WWI pursuit pilot and escaped POW Theose Tillinghast was one of the few Allied flying officers to escape from enemy hands during World War I. A Providence native, he attended Providence Technical High School before graduating from RI State College with a degree in Mechanical Engineering.
Tillinghast joined Pratt and Whitney Aircraft when he resigned from the Air Corps in 1929. In 1934, he became sales manager for the company. In 1942 he was named President of United Aircraft Service Corporation – a position he held until his retirement in 1958.
Two months before his retirement, he received the William E. Mitchell Award for his “most outstanding individual contribution to aviation progress”. As the program of April 9, 1958 noted:
“He has ‘followed the engines’, instructing, advising and consulting wherever the air routes led into remote parts of the world.

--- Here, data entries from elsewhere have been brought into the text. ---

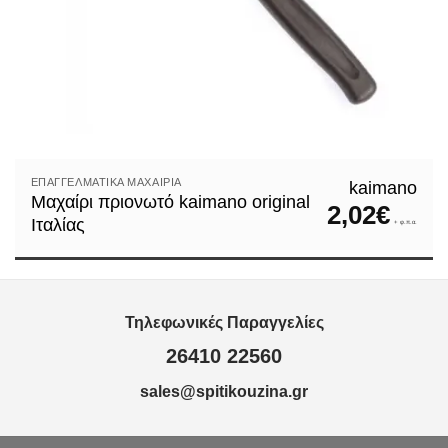
ΕΠΑΓΓΕΛΜΑΤΙΚΆ ΜΑΧΑΊΡΙΑ
kaimano
Μαχαίρι πριονωτό kaimano original
2,02
€
Ιταλίας
+ φ.π.α.
Τηλεφωνικές Παραγγελίες
26410 22560
sales@spitikouzina.gr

He went to Hawaii with the Navy’s first complement of aircraft carriers, the Lexington and the Saratoga. He worked closely with Pan American when they began trans-Atlantic and trans-Pacific service. He became personal friend and advisor to virtually all the men who head the commercial airlines today. He consulted personally with General James Doolittle and General Carl Spaatz in Europe during World War II.
Mr. Tillinghast has built not only a world-wide service and field engineering organizations, but a personal reputation for integrity in all problems related to the reliability, durability and economy of aircraft engines, including the revolutionary change-over to jets.”